Small comment to the statements in the original post. I'll argue that the TCK remains a theoretical tool allowing Oracle to claim Java is an open standard. Because if you notice, Apache Harmony have been trying to get certified as "Java" for several years now, unsuccessfully. It's clear that Oracle really isn't interested in an open source implementation apart from the one they are affiliated with and more or less control (OpenJDK), which btw. much like Mono, is not complete (i.e. no Java Web Start support) and missing some optimizations available in the closed source HotSpot implementation.

So arguably, as of 2010; (most of) Java is open source but not an open standard, while (most of) .NET is not open source but an open standard. There are exceptions of course, the DLR, IronPython, IronRuby and F# actually are open source. Mono is interesting because it provides the best of both worlds, open source implementations of open standards.

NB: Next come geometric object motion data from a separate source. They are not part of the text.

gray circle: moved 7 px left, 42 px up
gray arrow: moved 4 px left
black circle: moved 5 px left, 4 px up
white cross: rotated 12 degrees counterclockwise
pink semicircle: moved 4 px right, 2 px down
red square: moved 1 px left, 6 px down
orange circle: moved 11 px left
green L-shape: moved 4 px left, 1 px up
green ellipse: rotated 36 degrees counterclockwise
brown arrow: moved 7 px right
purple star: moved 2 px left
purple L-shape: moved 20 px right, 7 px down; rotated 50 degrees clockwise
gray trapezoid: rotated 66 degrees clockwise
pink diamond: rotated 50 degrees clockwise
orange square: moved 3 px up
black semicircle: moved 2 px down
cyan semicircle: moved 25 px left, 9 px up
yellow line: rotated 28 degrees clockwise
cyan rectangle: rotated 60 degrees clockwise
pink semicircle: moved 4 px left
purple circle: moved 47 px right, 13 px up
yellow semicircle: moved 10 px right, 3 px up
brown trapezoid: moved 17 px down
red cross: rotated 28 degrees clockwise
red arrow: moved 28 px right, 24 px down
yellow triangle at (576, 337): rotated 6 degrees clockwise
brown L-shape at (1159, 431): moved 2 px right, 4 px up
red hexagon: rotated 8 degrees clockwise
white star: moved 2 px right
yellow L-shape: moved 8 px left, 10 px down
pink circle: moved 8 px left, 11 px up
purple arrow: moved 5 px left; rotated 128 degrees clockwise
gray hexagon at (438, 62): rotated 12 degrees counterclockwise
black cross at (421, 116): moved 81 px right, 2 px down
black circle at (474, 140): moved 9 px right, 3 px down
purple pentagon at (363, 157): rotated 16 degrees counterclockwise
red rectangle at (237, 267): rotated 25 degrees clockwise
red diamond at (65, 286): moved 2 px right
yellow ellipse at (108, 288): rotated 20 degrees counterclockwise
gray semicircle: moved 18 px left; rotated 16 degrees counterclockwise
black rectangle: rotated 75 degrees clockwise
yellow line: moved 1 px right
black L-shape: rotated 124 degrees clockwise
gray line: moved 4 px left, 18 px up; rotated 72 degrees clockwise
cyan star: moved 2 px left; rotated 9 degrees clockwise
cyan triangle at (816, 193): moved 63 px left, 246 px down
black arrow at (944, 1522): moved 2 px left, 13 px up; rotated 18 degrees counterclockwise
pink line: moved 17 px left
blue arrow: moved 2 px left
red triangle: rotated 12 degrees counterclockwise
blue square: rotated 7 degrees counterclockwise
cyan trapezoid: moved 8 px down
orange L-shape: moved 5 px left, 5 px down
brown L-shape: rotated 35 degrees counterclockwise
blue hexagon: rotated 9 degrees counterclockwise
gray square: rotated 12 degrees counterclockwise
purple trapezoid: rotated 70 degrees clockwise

  • The openness of Java is not the important part as such. It is my experience that my programs run well on the JVM's that have passed the TCK so that is an important parameter.
    – user1249
    Sep 19, 2011 at 14:16

Putting all technicalities aside, a very important part takes place when actually writing the code.

As with any cross-platform technology (be it Java, Python, Ruby...), if the code is not written with portability in mind, you should assume there's basically zero chance the code will run properly (even if such a chance is in reality much, much higher), as the odd misbehavior could be quite critical. Read: don't take the random assembly and run it under Mono.

Yet for a new project (or one you can refactor easily), choosing .Net/Mono as a potentially portable runtime makes sense, but you save yourself a lot of hassles by testing your code on Mono very early on, even if the project has only a slight change of going multiplatform. If you use a continuous integration server, this can be as simple as setting up a Mono build node. Many issues can be solved while developping, just by making a habit out of it (like building path strings) and a huge chunk of your code can be portable and unit-tested on Mono just by using sane practices and a little bit of forethought. The remainder (i.e failing unit tests) is then platform-specific (like code using PInvoke) but should be encapsulated enough so as to be able to provide an alternative implementation per targeted platform. This way when the project eventually comes to being ported a good part of the work has been done at almost no cost and the remainder is to be developped Just In Time.

Of course, using a library not available (.Net) or compatible (third party) in Mono precludes any of this, but in my field this has yet to be seen. That is the strategy we actually use at work, and when applying it I have no fear of claiming that .Net+Mono is cross platform.


It varies is the honest answer. I have seen small web server stuff moved from IIS to Apache, running under mono with almost no difficulty. I have run unchanged Windows .Net applications using Win Forms on Linux successfully.

However, whilst it can work, if you are using an API call that's not implemented on mono then it won't work, and the only solutions are to either rewrite your application, stick with windows or write the extra stuff in mono.